Writer: Jess Mackin // Illustrator: Brendan Capey // Editor: Erin Pallott
The most common icebreaker in research is to ask “What do you work on?”. When I tell a researcher my topic, NF-κB signalling, I am met with the joking question “Is that a sorority?”. I cannot blame them, it does sound like it! I simply shrug and say trust me; the actual name does not help (Nuclear Factor kappa-light-chain-enhancer of activated B cells), plus it is just a mouthful!
NF-κB is not a singular thing but rather a family of five structurally related transcription factors RelA (p65), RelB, c-Rel, p100/p52 and p105/p50. In mammals, they are ubiquitously expressed as inactive dimers and upon activation they are responsible for driving physiological processes to maintain homeostatic signalling. Although they are grouped together, NF-κB can be activated and classified into two different signalling pathways: canonical and non-canonical.
Canonical NF-κB (p65, c-Rel and p105/p50) is rapidly and transiently activated by an array of stimuli, typically driving the expression of inflammatory, survival, and developmental signalling molecules. Whereas non-canonical NF-κB (RelB and p100/p52) is slowly and persistently activated by limited stimuli and typically drives the expression of immune regulators. I will be covering the former in this blog.
Typical activation of canonical NF-kB
In your cells, the most common form of NF-κB (p65-p50 dimer) is constitutively expressed in the cytoplasm in an inactive state. A protein called IκB (inhibitor of κB) protein, hides the nuclear localisation sequence of NF-kB to prevent nuclear entry and subsequent gene expression. NF-κB-IκB complexes remain in the cytoplasm of the cell waiting for an event to happen, such as a microbe entering your body, ready to initiate signalling events to maintain cellular homeostasis.
Imagine you have a paper cut which has damaged your skin, leading to an open channel for microbes to enter and make it their home. Your innate immune system passes by and interacts with these pathogens and recognises they should not be there. Pathogens have specific molecular patterns which make them recognisably foreign to your body. These molecules activate a series of receptors called pattern recognition receptors (PRRs) that lead to the activation of NF-κB. Once activated, PRRs recruit upstream intracellular signalling proteins that activate a complex of kinases called the IKK complex. The IKK complex phosphorylates IκB proteins, targeting them for degradation and freeing NF-κB to enter the nucleus.
Once in the nucleus, NF-κB binds to target recognition sites on DNA and upregulates target genes including cytokines such as interleukins and tumour necrosis factor (TNF), and chemokines such as CXCL proteins. These cytokines and chemokines enable recruitment of more immune cells which act to eradicate the microbe from your body, allowing for repair of the damage your skin has faced. NF-κB also has a role in the development and maturation of the adaptive immune system, the immune system branch that acts to protect the body from any potential future infections. In an ideal world, the innate immune response and subsequent inflammation would be transient and shut down quickly. Otherwise, it could lead to out-of-control signalling, damage to healthy tissues, and potentially disease.
Simplistic overview of NF-κB activation during acute injury and inflammation. Figure created by Brendan Capey
Once in the nucleus, active NF-κB has the potential to transcribe over 500 different genes! Therefore, regulation of its activation is key to maintaining homeostasis and preventing excess signalling. To ensure a correct response and to prevent an imbalance in signalling, the NF-κB system establishes several autoregulatory feedback loops which act to either prevent or propagate the NF-κB response. These feedback loops ensure the response is transient and has its desired effect.

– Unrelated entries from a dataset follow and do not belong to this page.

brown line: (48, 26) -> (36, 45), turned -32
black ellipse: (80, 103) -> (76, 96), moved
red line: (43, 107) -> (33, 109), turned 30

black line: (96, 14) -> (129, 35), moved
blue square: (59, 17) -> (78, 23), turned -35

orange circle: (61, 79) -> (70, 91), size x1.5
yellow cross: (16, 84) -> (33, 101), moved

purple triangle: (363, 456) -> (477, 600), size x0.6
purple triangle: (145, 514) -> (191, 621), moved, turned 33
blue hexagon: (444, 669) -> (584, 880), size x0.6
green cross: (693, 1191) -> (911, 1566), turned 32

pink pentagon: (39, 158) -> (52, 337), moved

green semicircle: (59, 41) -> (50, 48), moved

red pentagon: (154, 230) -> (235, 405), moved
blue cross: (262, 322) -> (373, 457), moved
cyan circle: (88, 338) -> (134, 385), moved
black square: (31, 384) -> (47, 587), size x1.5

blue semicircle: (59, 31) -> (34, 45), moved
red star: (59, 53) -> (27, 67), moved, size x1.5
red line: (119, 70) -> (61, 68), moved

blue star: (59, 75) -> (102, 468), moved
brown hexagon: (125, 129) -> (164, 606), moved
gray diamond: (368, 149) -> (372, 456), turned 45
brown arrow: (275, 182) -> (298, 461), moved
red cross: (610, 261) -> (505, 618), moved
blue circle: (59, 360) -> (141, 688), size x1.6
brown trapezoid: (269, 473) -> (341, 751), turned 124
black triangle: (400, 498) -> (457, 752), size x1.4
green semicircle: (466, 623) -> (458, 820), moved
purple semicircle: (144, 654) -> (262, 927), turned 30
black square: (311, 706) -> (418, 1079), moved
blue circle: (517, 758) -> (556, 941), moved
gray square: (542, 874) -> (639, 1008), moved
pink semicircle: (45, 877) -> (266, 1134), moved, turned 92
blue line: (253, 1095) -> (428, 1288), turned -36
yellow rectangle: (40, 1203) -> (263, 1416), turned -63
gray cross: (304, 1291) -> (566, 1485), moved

When NF-κB upregulates the expression of cytokines which elicit responses from immune cells, they bind to their respective receptors and ultimately lead to further activation of NF-κB, generating a positive feedback loop. Cytokines are able to act in an autocrine (on the cell that produced the cytokine) or in a paracrine manner (in neighbouring cells that did not make the cytokine) and are important for regulating innate and adaptive immune responses. However, the overproduction of these NF-κB positive regulators can become very dangerous in situations such as sepsis and cytokine storm (aggressive response to inflammation). Therefore, there must be a way to shut down NF-κB signalling to prevent this!
The most well known negative regulator of NF-κB are the previously mentioned IκB proteins, these are under NF-κB control and establish a negative autoregulatory feedback loop. IκB protein is newly synthesised in NF-κB active cells and binds to NF-κB in the nucleus, transporting it back into the cytoplasm in an inactive state. This, in effect, replaces the constitute IκB protein that was degraded when NF-κB was initially activated. Another negative regulator is the anti-inflammatory protein A20. This acts on upstream signalling events to prevent activation of the IKK complex and subsequent degradation of IκB. This in effect, prolongs the association of the IκB-NF-κB complexes.
Simplistic overview of autoregulatory negative feedback of the NF-kB pathway. Figure created by Brendan Capey
When NF-kB signalling goes wrong and how we can manage it
As mentioned, NF-κB has a key role in regulating the acute inflammatory response. Inflammation is a protective mechanism employed by the body to prevent any potential damage by injury or infection. Protective inflammation is rapid and transient to prevent accumulation of cytokines and chemokines which would otherwise cause harm. Prolonged activation of the inflammatory response can lead to destruction of healthy tissues and can also cause disease if left untreated.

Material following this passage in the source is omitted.